- Bring get well gifts. Be ready the minute your child wakes up with things to help them feel better. Have their bedroom or hospital room decorated with balloons and get well signs and drawings from their siblings or classmates. Buy small toys, especially if there’s something special they’ve been wanting. For example, spoil them with a video game they didn’t think they’d get until their birthday. Also be sure to buy games and interactive activities that will help them stay entertained while they are stuck in bed.
- Have lots of things on hand that are easy to eat and drink. They may not feel like eating much so stock up on things like juice, popsicles, soups, and Gatorade.
- Set up their bedroom at home. Make it extra comfortable as they might be spending some extra time there over the next few days or weeks. Make sure it is neat and tidy and that there are lots of pillows and blankets on the bed. Bring in the TV and their video game consoles. Before they get home, gather all of their favorite toys and stuffed animals on the bed or bedside table so they are within close reach.
- Bring in old photo albums. Your child will have fun seeing these unfamiliar sides of familiar relatives and in seeing a history they didn’t know about.
- Go to the library and stock up on lots and lots of new books and magazines to read.
- Try new arts and craft activities like finger painting, playing with clay, knitting, crocheting, shrinky dinks, beaded jewelry and keychains, etc. You can buy all kinds of activity kits from craft stores. You can also buy materials to come up with your own craft. For example, buy sheets of felt and some pillow stuffing and learn how to sew little dolls.
- Wait until dark and do shadow puppets on the wall. Or set up a little stage with a table and some blankets and put on a puppet show with sock puppets or paper dolls.

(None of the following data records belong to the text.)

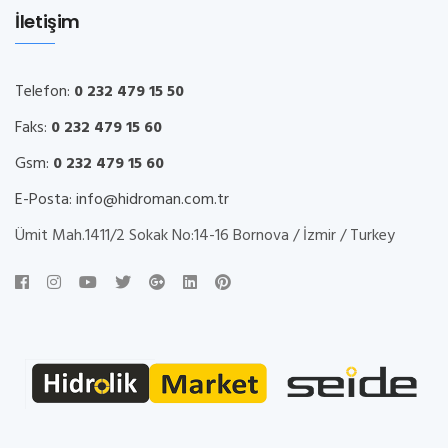
İletişim
Telefon:
0 232 479 15 50
Faks:
0 232 479 15 60
Gsm:
0 232 479 15 60
E-Posta:
info@hidroman.com.tr
Ümit Mah.1411/2 Sokak No:14-16 Bornova / İzmir / Turkey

- Play board games in bed, especially games your child has never played before. This could be especially fun if you can track down some of your own favorite childhood games. Your child will enjoy seeing the kinds of games you enjoyed when you were a child.
- Plan a day in the park. Choose a park that will be most conducive to getting around on crutches or dealing with other mobility limitations. Plan activities that are fun for the outdoors but don’t require as much activity like sidewalk paint, “I spy,” or swinging on the swings if that will be safe.
- Set up play dates with friends, but plan activities to do so that your child’s friends will not be pressuring them to do active things that they can’t handle.